Leitartikel: Budnis ehrgeiziger Plan

Winken die Wettbewerbshüter die Allianz durch, dann soll das neue Gemeinschaftsunternehmen im März kommenden Jahres gegründet werden. Die Partner würden dann vermutlich erst einmal im norddeutschen Raum expandieren, perspektivisch ist aber durchaus auch eine Ausdehnung bis nach Bayern denkbar.

Ob dies unter dem Namen Budni oder unter einer anderen Marke geschieht, ist dabei laut Mosa noch völlig offen. „Im Norden ist Budni eine eingeführte Marke. Im Süden könnten die Kunden mit dem Namen eher fremdeln“, erklärte er. Die Expansion solle an den Bau neuer Edeka-Märkte gekoppelt werden. Auch Shop-in-Shop-Lösungen sind aus seiner Sicht prinzipiell denkbar.

Budnikowsky wird aufgespalten

Für den geplanten Deal würde Budnikowsky nach Mosas Worten quasi aufgespalten. Die rund 180 Budni-Filialen in der Hamburger Metropolregion blieben weiterhin zu 100 Prozent in der Hand der Eigentümerfamilie Wöhlke. Auch die bestehende Budni-Zentrale in Wandsbek bliebe erhalten. In dem neuen Gemeinschaftsunternehmen mit Edeka würden hingegen Logistik, Verwaltung und Einkauf gebündelt.

Auch das bestehende Budni-Lager in Allermöhe mit rund 130 Beschäftigten würde Teil der neuen Gesellschaft. An dem ­Joint-Venture soll Edeka 25,1 Prozent halten, die Eigentümer von Budnikowsky den Rest, wobei die Hamburger Supermarktkette die Option besitzt, ihren Anteil auf bis zu 74,9 Prozent aufzustocken. Von Budnikowsky war zu den Plänen auch auf Nachfrage kein offizieller Kommentar zu erhalten.

Rettung in der Not

Für Edeka ist der Aufbau einer eigenen Drogeriekette eine der wenigen Möglichkeiten, in der besonders dichten deutschen Einzelhandelslandschaft noch im großen Stil zu wachsen. Bisher liegt der Marktanteil der Hamburger am Geschäft mit Shampoos, Kosmetika oder Duschgels bei 8,6 Prozent. Die Kampfansage an Rossmann oder dm ist aber nicht ohne Risiko. 50 neue Märkte pro Jahr sind nicht gerade viel im Vergleich zu den Filialnetzen der beiden Platzhirsche, die jeweils über mehrere Tausend Märkte in Deutschland verfügen. In der Vergangenheit betrieb die Hamburger Gruppe schon mal eine eigene Drogeriekette namens Elkos, die aber wegen mangelnden Erfolgs vor einigen Jahren aufgegeben wurde.
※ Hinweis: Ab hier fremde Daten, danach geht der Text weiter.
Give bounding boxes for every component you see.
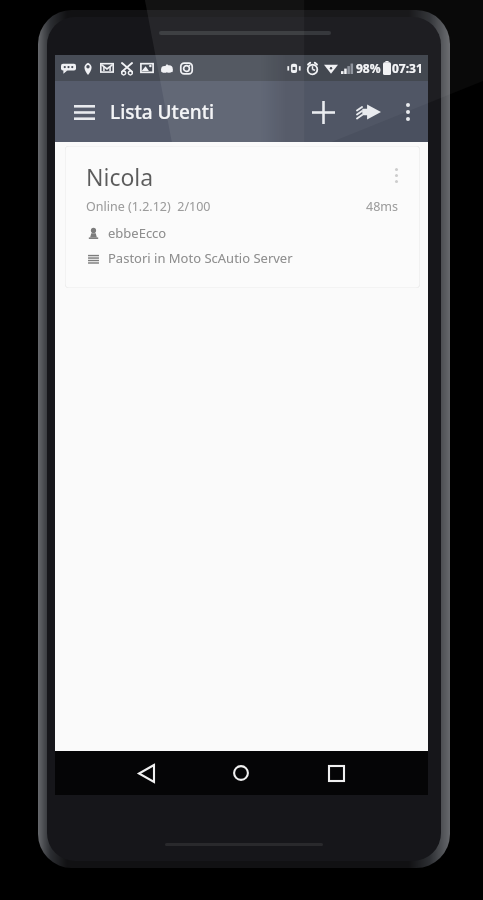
staticText: Lista Utenti [110,99,215,125]
button[interactable]: Open navigation drawer [63,91,105,133]
button[interactable]: More options [391,90,425,134]
button[interactable]: Back [126,753,166,793]
button[interactable]: Home [221,753,261,793]
button[interactable]: Recent apps [316,753,356,793]
staticText: ebbeEcco [108,224,167,242]
button[interactable]: User options [382,161,410,189]
button[interactable]: Refresh list [347,90,391,134]
staticText: Pastori in Moto ScAutio Server [108,249,293,267]
staticText: 48ms [366,198,398,215]
button[interactable]: Add user [301,90,345,134]
staticText: Nicola [86,161,154,192]
staticText: 98% [356,60,381,76]
staticText: 07:31 [392,60,423,76]
button[interactable]: Nicola [65,146,420,288]
staticText: Online (1.2.12) 2/100 [86,198,211,215]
Für Budni könnte die Allianz mit der wesentlich größeren Edeka-Gruppe die Rettung in der Not sein. Die Hamburger Drogeriekette braucht derzeit dringend einen Partner, um im harten Konkurrenzkampf bessere Preise bei den Lieferanten aushandeln zu können. Nach den zuletzt veröffentlichten Zahlen aus dem Geschäftsjahr 2014/15 erwirtschaftete das Traditionsunternehmen bei einem Umsatz von 422 Millionen Euro einen Verlust von etwa zwei Millionen Euro.

Gesamtmarkt um zwei Prozent gewachsen

Die Edeka-Gruppe hat hingegen ihre Stellung als größter deutscher Lebensmittelhändler im vergangenen Jahr einmal mehr ausbauen können. Insgesamt erhöhten sich die Erlöse um 2,5 Prozent auf 49,6 Milliarden Euro. Gut die Hälfte davon entfallen auf 4000 selbstständige Kaufleute mit 5900 Märkten, die um 3,8 Prozent auf 25,2 Milliarden Euro zulegten.

Die Discount-Tochter Netto erreichte ein Plus von 2,6 Prozent auf 12,7 Milliarden Euro. „Damit sind wir stärker gewachsen als der Markt und haben wieder Anteile gewonnen“, sagte Mosa. Der Gesamtmarkt sei nach langer Stagnation um zwei Prozent gewachsen, vor allem durch Zuwanderung und das Grenzgeschäft mit Einwohnern der Schweiz und Frankreichs.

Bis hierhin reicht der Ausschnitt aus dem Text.